[Opening Exercise input section]

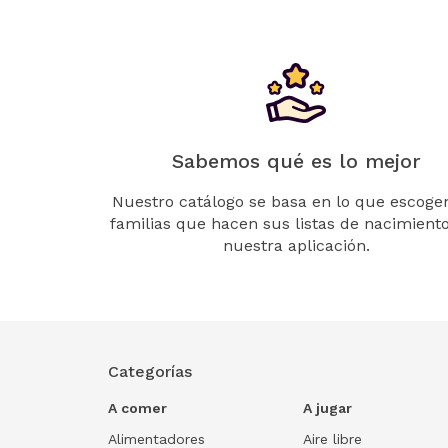
Sabemos qué es lo mejor
Nuestro catálogo se basa en lo que escogen
familias que hacen sus listas de nacimient
nuestra aplicación.
Categorías
A comer
A jugar
Alimentadores
Aire libre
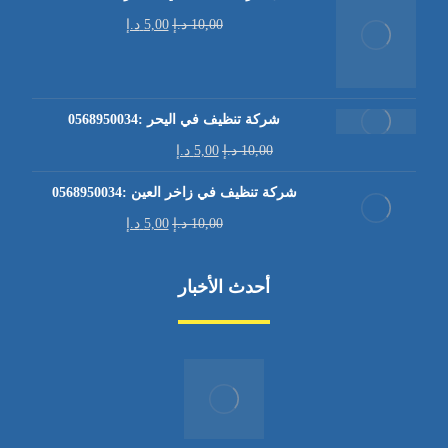
10,00
د.إ
5,00
د.إ
شركة تنظيف في اليحر :0568950034
10,00
د.إ
5,00
د.إ
شركة تنظيف في زاخر العين :0568950034
10,00
د.إ
5,00
د.إ
أحدث الأخبار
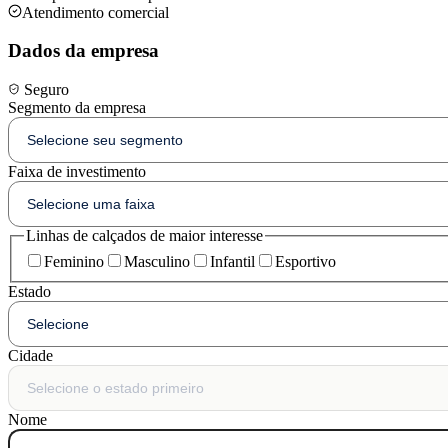
Atendimento comercial
Dados da empresa
Seguro
Segmento da empresa
Faixa de investimento
Linhas de calçados de maior interesse
Feminino
Masculino
Infantil
Esportivo
Estado
Cidade
Nome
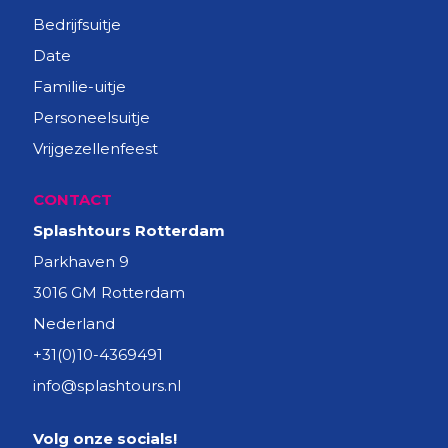
Bedrijfsuitje
Date
Familie-uitje
Personeelsuitje
Vrijgezellenfeest
CONTACT
Splashtours Rotterdam
Parkhaven 9
3016 GM Rotterdam
Nederland
+31(0)10-4369491
info@splashtours.nl
Volg onze socials!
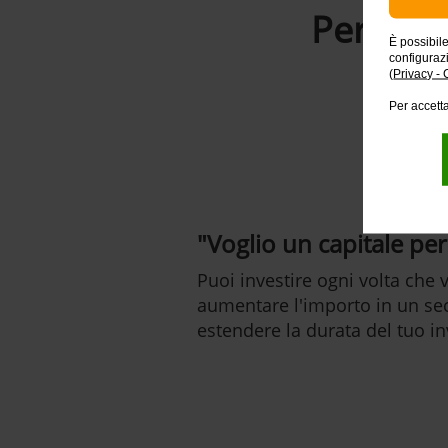
Perché s
È possibil
configuraz
(
Privacy - 
Per accetta
"Voglio un capitale per 
Puoi investire ogni volta che v
aumentare l'importo in un 
estendere la durata del tuo i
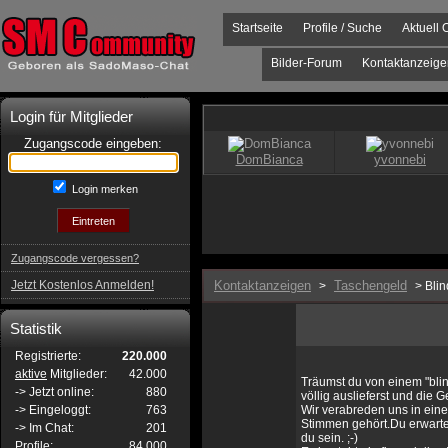
Startseite
Profile / Suche
Aktuell 
Bilder-Forum
Kontaktanzeige
Login für Mitglieder
Zugangscode eingeben:
Login merken
Zugangscode vergessen?
Jetzt Kostenlos Anmelden!
Kontaktanzeigen
Taschengeld
>
> Blin
Statistik
Registrierte:
220.000
aktive
Mitglieder:
42.000
Träumst du von einem "blin
-> Jetzt online:
880
völlig auslieferst und die 
-> Eingeloggt:
763
Wir verabreden uns in ein
Stimmen gehört.Du erwartes
-> Im Chat:
201
du sein. ;-)
Profile:
84.000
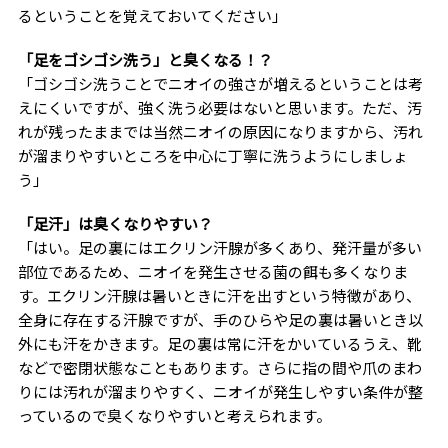
るということを覚えておいてください」
「足をゴシゴシ洗う」と臭くなる！？
「ゴシゴシ洗うことでニオイの強さが増えるということは考
えにくいですが、強く洗う必要はないと思います。ただ、汚
れが残ったままでは当然ニオイの原因になりますから、汚れ
が溜まりやすいところを中心に丁寧に洗うようにしましょ
う」
「足汗」は臭くなりやすい？
「はい。足の裏にはエクリン汗腺が多くあり、発汗量が多い
部位であるため、ニオイを発生させる菌の餌も多くなりま
す。エクリン汗腺は暑いときに汗を出すという特徴があり、
全身に存在する汗腺ですが、手のひらや足の裏は暑いとき以
外にも汗をかきます。足の裏は常に汗をかいているうえ、靴
などで密閉状態なこともあります。さらに指の間や爪のまわ
りには汚れが溜まりやすく、ニオイが発生しやすい条件が整
っているので臭くなりやすいと考えられます。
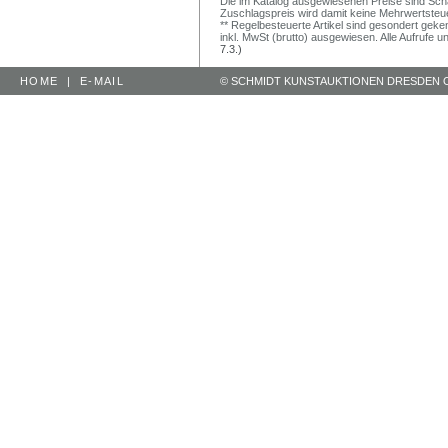
Die im Katalog ausgewiesenen Preise sind Schätz
Zuschlagspreis wird damit keine Mehrwertsteu
** Regelbesteuerte Artikel sind gesondert geken
inkl. MwSt (brutto) ausgewiesen. Alle Aufrufe 
7.3.)
HOME
|
E-MAIL
© SCHMIDT KUNSTAUKTIONEN DRESDEN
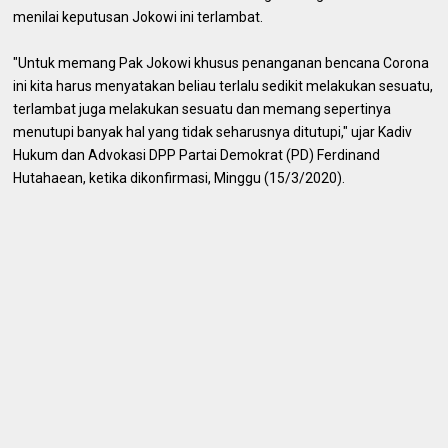
menilai keputusan Jokowi ini terlambat.
"Untuk memang Pak Jokowi khusus penanganan bencana Corona
ini kita harus menyatakan beliau terlalu sedikit melakukan sesuatu,
terlambat juga melakukan sesuatu dan memang sepertinya
menutupi banyak hal yang tidak seharusnya ditutupi," ujar Kadiv
Hukum dan Advokasi DPP Partai Demokrat (PD) Ferdinand
Hutahaean, ketika dikonfirmasi, Minggu (15/3/2020).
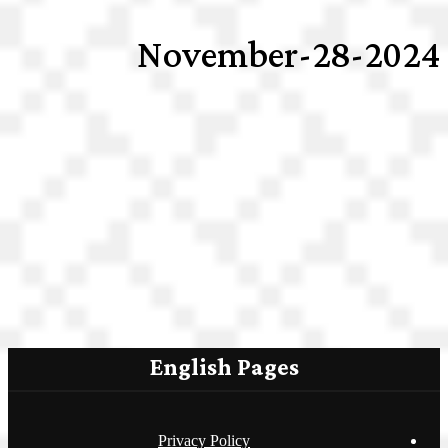
2024-November-28
English Pages
Privacy Policy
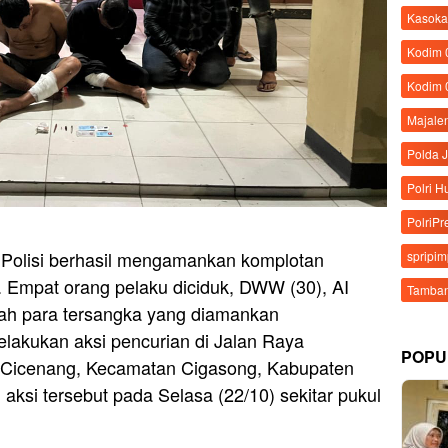
Kasoka
Kodim
Kodim 
Majale
Polda 
Polri 
PolriPr
 Polisi berhasil mengamankan komplotan
spripi
. Empat orang pelaku diciduk, DWW (30), AI
Tamban
alah para tersangka yang diamankan
melakukan aksi pencurian di Jalan Raya
POPU
n Cicenang, Kecamatan Cigasong, Kabupaten
ksi tersebut pada Selasa (22/10) sekitar pukul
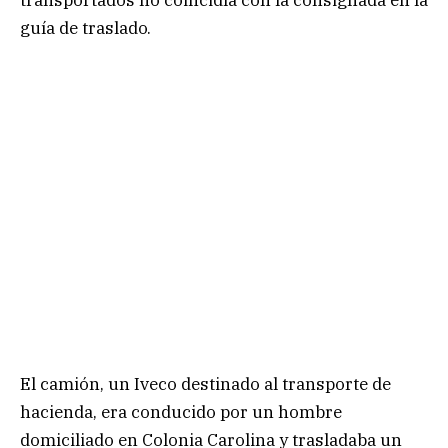
guía de traslado.
El camión, un Iveco destinado al transporte de
hacienda, era conducido por un hombre
domiciliado en Colonia Carolina y trasladaba un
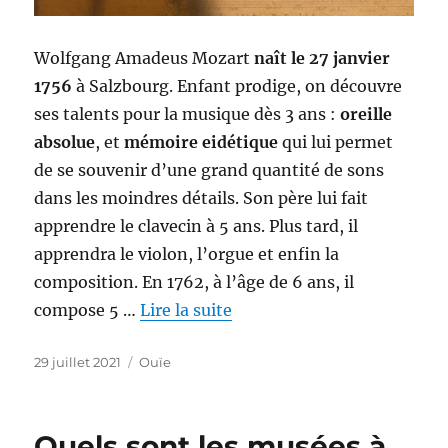
Wolfgang Amadeus Mozart
naît le 27 janvier
1756
à Salzbourg. Enfant prodige, on découvre
ses talents pour la musique dès 3 ans :
oreille
absolue
, et
mémoire eidétique
qui lui permet
de se souvenir d’une grand quantité de sons
dans les moindres détails. Son père lui fait
apprendre le clavecin à 5 ans. Plus tard, il
apprendra le violon, l’orgue et enfin la
composition. En 1762, à l’âge de 6 ans, il
compose 5 …
Lire la suite
Publié
Catégories
29 juillet 2021
Ouïe
le
Quels sont les musées à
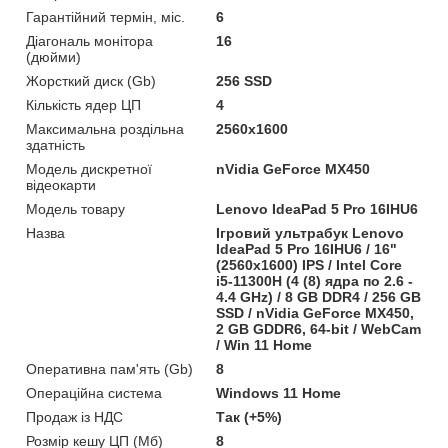
Гарантійний термін, міс.
6
Діагональ монітора
16
(дюйми)
Жорсткий диск (Gb)
256 SSD
Кількість ядер ЦП
4
Максимальна роздільна
2560x1600
здатність
Модель дискретної
nVidia GeForce MX450
відеокарти
Модель товару
Lenovo IdeaPad 5 Pro 16IHU6
Назва
Ігровий ультрабук Lenovo
IdeaPad 5 Pro 16IHU6 / 16"
(2560x1600) IPS / Intel Core
i5-11300H (4 (8) ядра по 2.6 -
4.4 GHz) / 8 GB DDR4 / 256 GB
SSD / nVidia GeForce MX450,
2 GB GDDR6, 64-bit / WebCam
/ Win 11 Home
Оперативна пам'ять (Gb)
8
Операційна система
Windows 11 Home
Продаж із НДС
Так (+5%)
Розмір кешу ЦП (Мб)
8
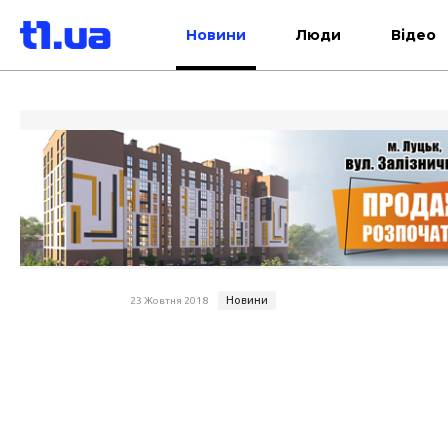
Новини
Люди
Відео
Новини
23 Жовтня 2018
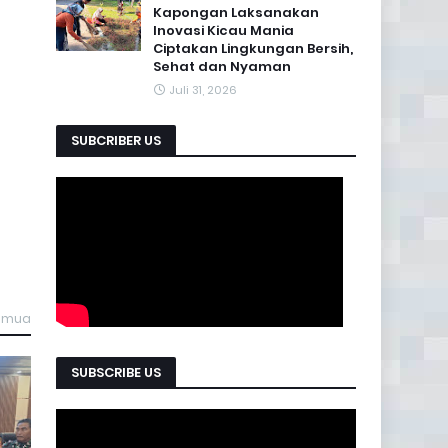
Kapongan Laksanakan
Inovasi Kicau Mania
Ciptakan Lingkungan Bersih,
Sehat dan Nyaman
Juli 31, 2026
SUBCRIBER US
semua
SUBSCRIBE US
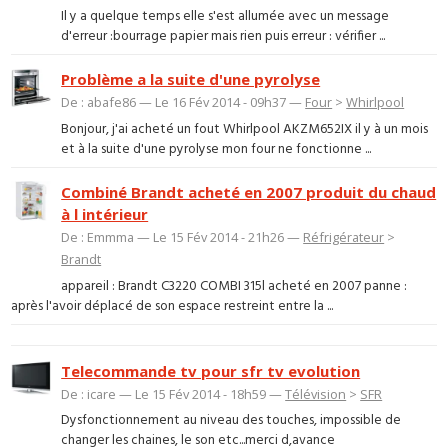
Il y a quelque temps elle s'est allumée avec un message
d'erreur :bourrage papier mais rien puis erreur : vérifier ...
Problème a la suite d'une pyrolyse
De : abafe86 — Le 16 Fév 2014 - 09h37 —
Four
>
Whirlpool
Bonjour, j'ai acheté un fout Whirlpool AKZM652IX il y à un mois
et à la suite d'une pyrolyse mon four ne fonctionne ...
Combiné Brandt acheté en 2007 produit du chaud
à l intérieur
De : Emmma — Le 15 Fév 2014 - 21h26 —
Réfrigérateur
>
Brandt
appareil : Brandt C3220 COMBI 315l acheté en 2007 panne :
après l'avoir déplacé de son espace restreint entre la ...
Telecommande tv pour sfr tv evolution
De : icare — Le 15 Fév 2014 - 18h59 —
Télévision
>
SFR
Dysfonctionnement au niveau des touches, impossible de
changer les chaines, le son etc...merci d,avance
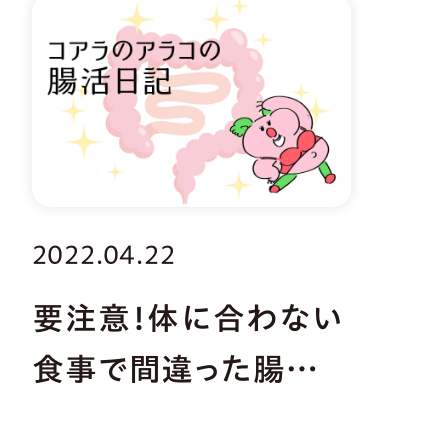
2022.04.22
要注意！体に合わない
食事で間違った腸活し
てない？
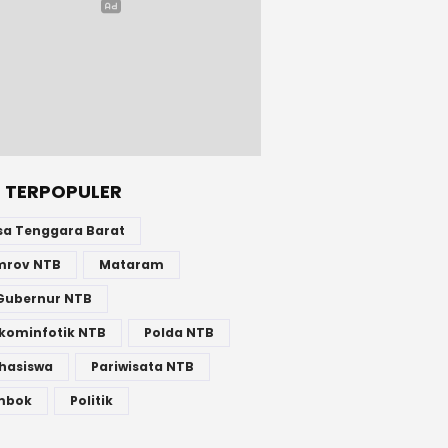
 TERPOPULER
sa Tenggara Barat
mrov NTB
Mataram
Gubernur NTB
kominfotik NTB
Polda NTB
hasiswa
Pariwisata NTB
mbok
Politik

[Closing Exercise input section]

● Exercise prompt: Check every line of the entries above, and copy those that carry the string "Rotterdam".

● Response to this exercise:
Splashtours Rotterdam
3016 GM Rotterdam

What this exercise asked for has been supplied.